YOUR ASSIGNMENT:
Exactly reproduce each entry, leaving out nothing.

[Stored records]
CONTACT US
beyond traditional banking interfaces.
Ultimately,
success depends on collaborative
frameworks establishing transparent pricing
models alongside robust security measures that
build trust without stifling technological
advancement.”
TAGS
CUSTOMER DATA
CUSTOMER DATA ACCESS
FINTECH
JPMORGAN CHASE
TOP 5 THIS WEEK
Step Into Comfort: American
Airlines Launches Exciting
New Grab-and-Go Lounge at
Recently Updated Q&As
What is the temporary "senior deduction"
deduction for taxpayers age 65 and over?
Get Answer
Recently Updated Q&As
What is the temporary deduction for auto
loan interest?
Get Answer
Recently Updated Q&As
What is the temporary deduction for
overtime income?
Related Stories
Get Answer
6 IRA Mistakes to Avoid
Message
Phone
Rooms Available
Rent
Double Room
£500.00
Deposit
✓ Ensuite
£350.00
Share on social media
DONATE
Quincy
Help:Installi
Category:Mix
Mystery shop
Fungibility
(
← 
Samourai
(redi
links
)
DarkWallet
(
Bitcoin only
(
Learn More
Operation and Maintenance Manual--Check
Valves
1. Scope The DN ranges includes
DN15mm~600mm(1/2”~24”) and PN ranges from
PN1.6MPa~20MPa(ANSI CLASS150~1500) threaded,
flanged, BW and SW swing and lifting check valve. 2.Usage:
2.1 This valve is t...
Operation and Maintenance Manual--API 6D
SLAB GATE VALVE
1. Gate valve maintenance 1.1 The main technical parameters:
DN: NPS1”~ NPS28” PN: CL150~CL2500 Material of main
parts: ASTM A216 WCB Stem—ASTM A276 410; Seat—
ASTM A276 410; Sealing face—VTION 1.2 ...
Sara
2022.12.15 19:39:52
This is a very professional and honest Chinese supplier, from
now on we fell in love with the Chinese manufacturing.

SOLUTION BELOW:
CONTACT US
beyond traditional banking interfaces.
Ultimately,
success depends on collaborative
frameworks establishing transparent pricing
models alongside robust security measures that
build trust without stifling technological
advancement.”
TAGS
CUSTOMER DATA
CUSTOMER DATA ACCESS
FINTECH
JPMORGAN CHASE
TOP 5 THIS WEEK
Step Into Comfort: American
Airlines Launches Exciting
New Grab-and-Go Lounge at
Recently Updated Q&As
What is the temporary "senior deduction"
deduction for taxpayers age 65 and over?
Get Answer
Recently Updated Q&As
What is the temporary deduction for auto
loan interest?
Get Answer
Recently Updated Q&As
What is the temporary deduction for
overtime income?
Related Stories
Get Answer
6 IRA Mistakes to Avoid
Message
Phone
Rooms Available
Rent
Double Room
£500.00
Deposit
✓ Ensuite
£350.00
Share on social media
DONATE
Quincy
Help:Installi
Category:Mix
Mystery shop
Fungibility
(
← 
Samourai
(redi
links
)
DarkWallet
(
Bitcoin only
(
Learn More
Operation and Maintenance Manual--Check
Valves
1. Scope The DN ranges includes
DN15mm~600mm(1/2”~24”) and PN ranges from
PN1.6MPa~20MPa(ANSI CLASS150~1500) threaded,
flanged, BW and SW swing and lifting check valve. 2.Usage:
2.1 This valve is t...
Operation and Maintenance Manual--API 6D
SLAB GATE VALVE
1. Gate valve maintenance 1.1 The main technical parameters:
DN: NPS1”~ NPS28” PN: CL150~CL2500 Material of main
parts: ASTM A216 WCB Stem—ASTM A276 410; Seat—
ASTM A276 410; Sealing face—VTION 1.2 ...
Sara
2022.12.15 19:39:52
This is a very professional and honest Chinese supplier, from
now on we fell in love with the Chinese manufacturing.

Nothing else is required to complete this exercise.